-- STUDY MATERIAL --
[Start of Attachment]

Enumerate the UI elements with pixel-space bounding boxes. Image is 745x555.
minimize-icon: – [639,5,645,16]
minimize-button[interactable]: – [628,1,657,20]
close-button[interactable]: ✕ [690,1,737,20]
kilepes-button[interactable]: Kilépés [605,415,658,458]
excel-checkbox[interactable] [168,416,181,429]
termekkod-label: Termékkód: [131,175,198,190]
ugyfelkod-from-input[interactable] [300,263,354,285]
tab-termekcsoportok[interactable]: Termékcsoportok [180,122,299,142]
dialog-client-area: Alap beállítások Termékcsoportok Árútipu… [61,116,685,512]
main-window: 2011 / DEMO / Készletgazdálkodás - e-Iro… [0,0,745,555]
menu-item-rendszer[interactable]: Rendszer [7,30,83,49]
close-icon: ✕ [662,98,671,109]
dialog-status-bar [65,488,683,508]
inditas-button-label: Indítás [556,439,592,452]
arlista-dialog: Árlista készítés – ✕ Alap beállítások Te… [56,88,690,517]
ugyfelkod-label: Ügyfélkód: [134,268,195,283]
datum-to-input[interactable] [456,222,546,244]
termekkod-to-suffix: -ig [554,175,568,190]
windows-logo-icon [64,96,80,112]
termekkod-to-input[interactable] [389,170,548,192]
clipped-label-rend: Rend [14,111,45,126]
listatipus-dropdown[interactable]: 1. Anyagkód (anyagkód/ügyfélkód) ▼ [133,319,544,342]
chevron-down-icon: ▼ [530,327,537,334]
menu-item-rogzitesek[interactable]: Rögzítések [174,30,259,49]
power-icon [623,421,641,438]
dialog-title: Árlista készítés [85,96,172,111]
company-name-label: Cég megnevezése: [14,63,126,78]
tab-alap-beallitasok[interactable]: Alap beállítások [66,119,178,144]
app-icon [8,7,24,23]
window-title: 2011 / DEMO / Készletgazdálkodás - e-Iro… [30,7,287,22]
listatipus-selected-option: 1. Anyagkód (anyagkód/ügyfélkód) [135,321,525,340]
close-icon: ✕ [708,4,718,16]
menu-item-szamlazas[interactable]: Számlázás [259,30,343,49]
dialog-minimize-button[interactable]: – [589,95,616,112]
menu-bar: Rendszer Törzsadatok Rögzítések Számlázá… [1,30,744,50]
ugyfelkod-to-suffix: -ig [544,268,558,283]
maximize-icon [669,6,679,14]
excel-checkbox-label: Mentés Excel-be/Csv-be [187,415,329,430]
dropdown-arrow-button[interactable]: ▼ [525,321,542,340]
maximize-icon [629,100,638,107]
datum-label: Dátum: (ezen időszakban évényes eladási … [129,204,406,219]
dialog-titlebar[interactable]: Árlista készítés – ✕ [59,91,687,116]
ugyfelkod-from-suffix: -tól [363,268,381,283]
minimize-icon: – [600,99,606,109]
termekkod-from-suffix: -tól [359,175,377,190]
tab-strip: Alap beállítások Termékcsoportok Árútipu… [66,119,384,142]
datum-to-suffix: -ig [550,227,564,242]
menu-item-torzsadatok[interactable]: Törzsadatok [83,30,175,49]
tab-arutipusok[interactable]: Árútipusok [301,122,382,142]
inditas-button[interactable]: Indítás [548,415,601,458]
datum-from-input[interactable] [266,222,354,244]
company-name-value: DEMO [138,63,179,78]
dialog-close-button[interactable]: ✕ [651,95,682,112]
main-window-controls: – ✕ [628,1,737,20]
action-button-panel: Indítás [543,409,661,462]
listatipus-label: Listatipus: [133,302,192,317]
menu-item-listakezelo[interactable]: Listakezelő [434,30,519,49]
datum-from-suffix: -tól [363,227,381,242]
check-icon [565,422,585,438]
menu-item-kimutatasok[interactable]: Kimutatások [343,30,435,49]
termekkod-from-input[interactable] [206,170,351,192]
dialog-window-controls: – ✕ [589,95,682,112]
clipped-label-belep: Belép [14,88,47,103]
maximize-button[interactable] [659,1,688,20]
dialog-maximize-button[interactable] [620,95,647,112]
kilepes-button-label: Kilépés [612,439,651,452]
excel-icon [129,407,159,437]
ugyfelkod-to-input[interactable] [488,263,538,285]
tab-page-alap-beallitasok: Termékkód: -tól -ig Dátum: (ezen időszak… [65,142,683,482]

[End of Attachment]

All the material above should be copied word for word.

Enumerate the UI elements with pixel-space bounding boxes. Image is 745x555.
minimize-icon: – [639,5,645,16]
minimize-button[interactable]: – [628,1,657,20]
close-button[interactable]: ✕ [690,1,737,20]
kilepes-button[interactable]: Kilépés [605,415,658,458]
excel-checkbox[interactable] [168,416,181,429]
termekkod-label: Termékkód: [131,175,198,190]
ugyfelkod-from-input[interactable] [300,263,354,285]
tab-termekcsoportok[interactable]: Termékcsoportok [180,122,299,142]
dialog-client-area: Alap beállítások Termékcsoportok Árútipu… [61,116,685,512]
main-window: 2011 / DEMO / Készletgazdálkodás - e-Iro… [0,0,745,555]
menu-item-rendszer[interactable]: Rendszer [7,30,83,49]
close-icon: ✕ [662,98,671,109]
dialog-status-bar [65,488,683,508]
inditas-button-label: Indítás [556,439,592,452]
arlista-dialog: Árlista készítés – ✕ Alap beállítások Te… [56,88,690,517]
ugyfelkod-label: Ügyfélkód: [134,268,195,283]
datum-to-input[interactable] [456,222,546,244]
termekkod-to-suffix: -ig [554,175,568,190]
windows-logo-icon [64,96,80,112]
termekkod-to-input[interactable] [389,170,548,192]
clipped-label-rend: Rend [14,111,45,126]
listatipus-dropdown[interactable]: 1. Anyagkód (anyagkód/ügyfélkód) ▼ [133,319,544,342]
chevron-down-icon: ▼ [530,327,537,334]
menu-item-rogzitesek[interactable]: Rögzítések [174,30,259,49]
power-icon [623,421,641,438]
dialog-title: Árlista készítés [85,96,172,111]
company-name-label: Cég megnevezése: [14,63,126,78]
tab-alap-beallitasok[interactable]: Alap beállítások [66,119,178,144]
app-icon [8,7,24,23]
window-title: 2011 / DEMO / Készletgazdálkodás - e-Iro… [30,7,287,22]
listatipus-selected-option: 1. Anyagkód (anyagkód/ügyfélkód) [135,321,525,340]
close-icon: ✕ [708,4,718,16]
menu-item-szamlazas[interactable]: Számlázás [259,30,343,49]
dialog-minimize-button[interactable]: – [589,95,616,112]
menu-bar: Rendszer Törzsadatok Rögzítések Számlázá… [1,30,744,50]
ugyfelkod-to-suffix: -ig [544,268,558,283]
maximize-icon [669,6,679,14]
excel-checkbox-label: Mentés Excel-be/Csv-be [187,415,329,430]
dropdown-arrow-button[interactable]: ▼ [525,321,542,340]
maximize-icon [629,100,638,107]
datum-label: Dátum: (ezen időszakban évényes eladási … [129,204,406,219]
dialog-titlebar[interactable]: Árlista készítés – ✕ [59,91,687,116]
ugyfelkod-from-suffix: -tól [363,268,381,283]
minimize-icon: – [600,99,606,109]
termekkod-from-suffix: -tól [359,175,377,190]
tab-strip: Alap beállítások Termékcsoportok Árútipu… [66,119,384,142]
datum-to-suffix: -ig [550,227,564,242]
menu-item-torzsadatok[interactable]: Törzsadatok [83,30,175,49]
tab-arutipusok[interactable]: Árútipusok [301,122,382,142]
inditas-button[interactable]: Indítás [548,415,601,458]
datum-from-input[interactable] [266,222,354,244]
company-name-value: DEMO [138,63,179,78]
dialog-close-button[interactable]: ✕ [651,95,682,112]
main-window-controls: – ✕ [628,1,737,20]
action-button-panel: Indítás [543,409,661,462]
listatipus-label: Listatipus: [133,302,192,317]
menu-item-listakezelo[interactable]: Listakezelő [434,30,519,49]
datum-from-suffix: -tól [363,227,381,242]
check-icon [565,422,585,438]
menu-item-kimutatasok[interactable]: Kimutatások [343,30,435,49]
termekkod-from-input[interactable] [206,170,351,192]
dialog-window-controls: – ✕ [589,95,682,112]
clipped-label-belep: Belép [14,88,47,103]
maximize-button[interactable] [659,1,688,20]
dialog-maximize-button[interactable] [620,95,647,112]
kilepes-button-label: Kilépés [612,439,651,452]
excel-icon [129,407,159,437]
ugyfelkod-to-input[interactable] [488,263,538,285]
tab-page-alap-beallitasok: Termékkód: -tól -ig Dátum: (ezen időszak… [65,142,683,482]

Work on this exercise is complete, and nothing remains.